Before We Fade Away boasts an album cover that’s both striking and evocative. The distance it represents is assumed through perception but the music it represents is as close as can be. Hailing from punk rock Mecca Richmond, VA, This Is Your Life make a debut worthy of their hometowns best.
I like punk rock with lead guitar. Lots of lead guitar. Twisting melodies that tease the barrier between the earthly and the demented. This Is Your Life feature some truly dynamic fretwork. The chaos, the frenetic melodies expressed within those speedy lines of notes represent punk rock in a new musical language, one that is every bit as valid as the one before it.

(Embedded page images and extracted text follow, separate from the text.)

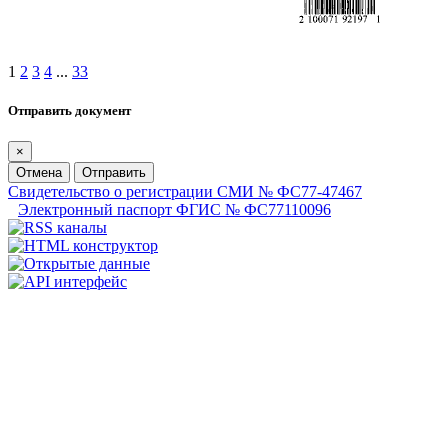
1
2
3
4
...
33
Отправить документ
×
Отмена
Отправить
Свидетельство о регистрации СМИ № ФС77-47467
Электронный паспорт ФГИС № ФС77110096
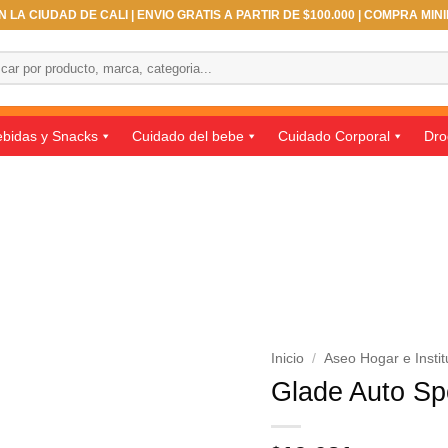
 LA CIUDAD DE CALI | ENVIO GRATIS A PARTIR DE $100.000 | COMPRA MIN
ar
bidas y Snacks
Cuidado del bebe
Cuidado Corporal
Dro
Inicio
/
Aseo Hogar e Instit
Glade Auto Sp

Before We Fade Away is melodic hardcore through and through, featuring both sides of the coin in equal measure. Tunefulness here however is expressed more through instrumentation than vocal melody. That being said, melodic woahs are present, and on “2905” they help sweeten some of the vitriolic hardcore. This Is Your Life primarily feature screamed vocals, lending the band a harder sound than most bands described with the prefix ‘melodic’. The barking shouts are something a throwback to the early days of punk, but they also serve as a grand reappropriation of one of the genre’s tropes. We’ve heard bands scream, we’ve heard them shout, we’ve heard them sing; and it could be argued that on this kind of album the gruff singing of modern punk is exactly what we would expect to hear; but what we get instead is something far closer to the spirit of old hardcore. The anger, the passion; released without the chains of technique. The voices of machines– and make no mistake, the musical instruments that surround the voice are nothing more– are allowed to be melodious, exact, and calculated. But the rough hewn cries that pierce through the music give it a sense of drive and humanity.
On “Purgatory,” This Is Your Life reveal a sense of control that hearkens back to early emocore. The majority of the song is road-runner-fast hardcore with melodic leads providing a skeleton to hang it all on, but the song’s most penetrating moment is a slowed down bridge that sounds like it could have been plucked out of a Rites of Spring song. It’s a heady moment that gives purpose to the speed that surrounds it. “Blackout Curtains” might just be the best song on Before We Fade Away. The fretwork is incredible– riff after riff, lick after lick hit the musical bulls eye, and the way the music works in tandem with the vocals is exhilarating. “Blackout Curtains” is This Is Your Life at their finest.
Melodic hardcore has been been genericized with oversaturation. This Is Your Life avoid doing impressions of the Epifat golden-age and instead cement the foundations of their own sound. Before We Fade Away features fantastic music and scream-your-lungs-out heart, sure to please any fan of fast, sweaty punk rock.